Pour le général français à la retraite, l’Europe aura « l’obligation de retourner » en Afrique pour « aider » à la restauration de l’État et le retour des administrations et du développement.
Le général François Lecointre, ancien chef d’état-major de l’armée française, digère mal le retrait des troupes de son pays du Sahel. Cette région, composée de pays tels que le Mali, le Niger ou le Burkina Faso, est en proie aux violences jihadistes et à une instabilité politique des Etats depuis plus d’une décennie. La situation, conjuguée à la montée en puissance de nouveaux acteurs à l’image de la Russie et la Chine, fait dire à l’officier français que l’Europe doit réengager ses forces sur le continent africain pour défendre ses « intérêts ».
« Ce qui est notre destin commun à nous, Européens, c’est la Méditerranée et l’Afrique où notre destin se joue. Et donc nous avons en permanence essayé, nous Français, d’entraîner les Européens dans cette prise de conscience de la nécessité d’agir collectivement en Afrique et en Méditerranée. Et je suis absolument désolé de voir l’échec de nos engagements au Sahel », a souligné le général François Lecointre, 62 ans, dans un entretien publié dimanche par la chaîne YouTube du journal français Le Figaro.

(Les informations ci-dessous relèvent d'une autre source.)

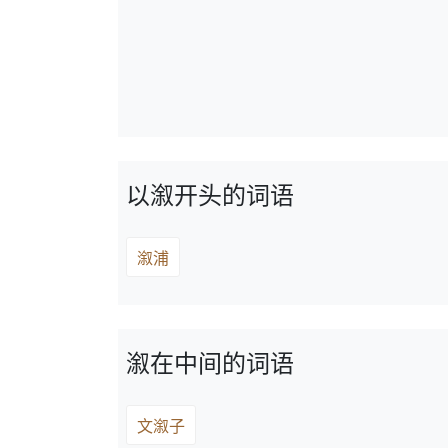
以溆开头的词语
溆浦
溆在中间的词语
文溆子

A l’heure des turbulences notées au Moyen-Orient et en Afrique, il estime que l’Europe doit vite trouver des réponses sur l’éventualité de nouveaux « choix politiques » que pourraient prendre les États-Unis d’Amérique dans le but de préserver leurs intérêts géopolitiques particuliers. Face à cette hypothèse, M. Lecointre, engagé au Mali à la tête de la première mission européenne de formation de l’armée malienne de janvier à juillet 2013, indique que le vieux continent doit être « capable de prendre en charge son destin sur le plan militaire, de sa défense, de la promotion de ses intérêts et de ses valeurs ».

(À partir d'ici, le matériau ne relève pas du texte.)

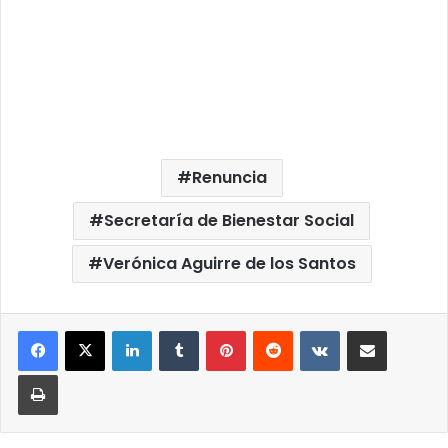
Renuncia
Secretaría de Bienestar Social
Verónica Aguirre de los Santos
LinkedIn
Tumblr
Pinterest
Reddit
VKontakte
Compartir por correo elect
Imprimir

Un « intérêt commun » en Afrique
Pour cet officier qui a commandé des troupes au Gabon puis au Rwanda en 1994, l’Europe doit agir en Afrique en raison de « la destruction des appareils de gouvernement et des États », de la « guerre civile dans beaucoup de pays » et des difficultés « liées aux évolutions climatiques ». L’autre argument qu’il avance est que l’Afrique « va connaître une explosion démographique comme aucun continent n’en a jamais connu » et cela aura des « conséquences sur l’Europe » dans les dix et vingt prochaines années.
« Je pense que cet intérêt commun là devrait un jour faire que l’Europe se décidera à agir comme une entité politique qui ira défendre elle-même ses intérêts, y compris par le moyen de l’engagement de ses armées », a soutenu le militaire, estimant que le retrait des forces française Barkhane et européenne Takuba de la région du Sahel était un « échec ».

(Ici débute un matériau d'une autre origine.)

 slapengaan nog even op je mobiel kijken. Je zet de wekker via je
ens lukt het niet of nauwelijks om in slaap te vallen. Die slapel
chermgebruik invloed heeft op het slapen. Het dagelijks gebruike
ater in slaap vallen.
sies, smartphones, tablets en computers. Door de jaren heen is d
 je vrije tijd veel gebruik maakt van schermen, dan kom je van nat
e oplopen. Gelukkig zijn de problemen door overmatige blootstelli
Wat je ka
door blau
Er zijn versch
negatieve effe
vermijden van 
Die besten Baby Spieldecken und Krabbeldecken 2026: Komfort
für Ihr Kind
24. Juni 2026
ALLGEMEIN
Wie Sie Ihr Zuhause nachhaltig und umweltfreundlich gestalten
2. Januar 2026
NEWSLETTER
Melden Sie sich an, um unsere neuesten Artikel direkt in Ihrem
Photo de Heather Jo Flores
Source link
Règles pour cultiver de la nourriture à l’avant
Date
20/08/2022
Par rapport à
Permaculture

« Le retrait du Sahel fut difficile à accepter pour tous ceux qui y ont été engagés. Je suis le premier à avoir beaucoup de mal à avaler ça. C’est un échec français, européen et africain qui procède principalement de ce que nous n’avons pas compris, que l’action devait être une action globale », a déclaré François Lecointre, persuadé qu’ils auront « l’obligation de retourner aider ces pays africains » pour la restauration de l’État, le retour des administrations et du développement.
« Ce n’est pas la Chine, la Russie et (son groupe paramilitaire privé) Wagner qui vont apporter des solutions durables aux très grandes difficultés que connaissent ces pays africains et leur population », a fait savoir le général qui a fait son adieu aux armes le 21 juillet 2021.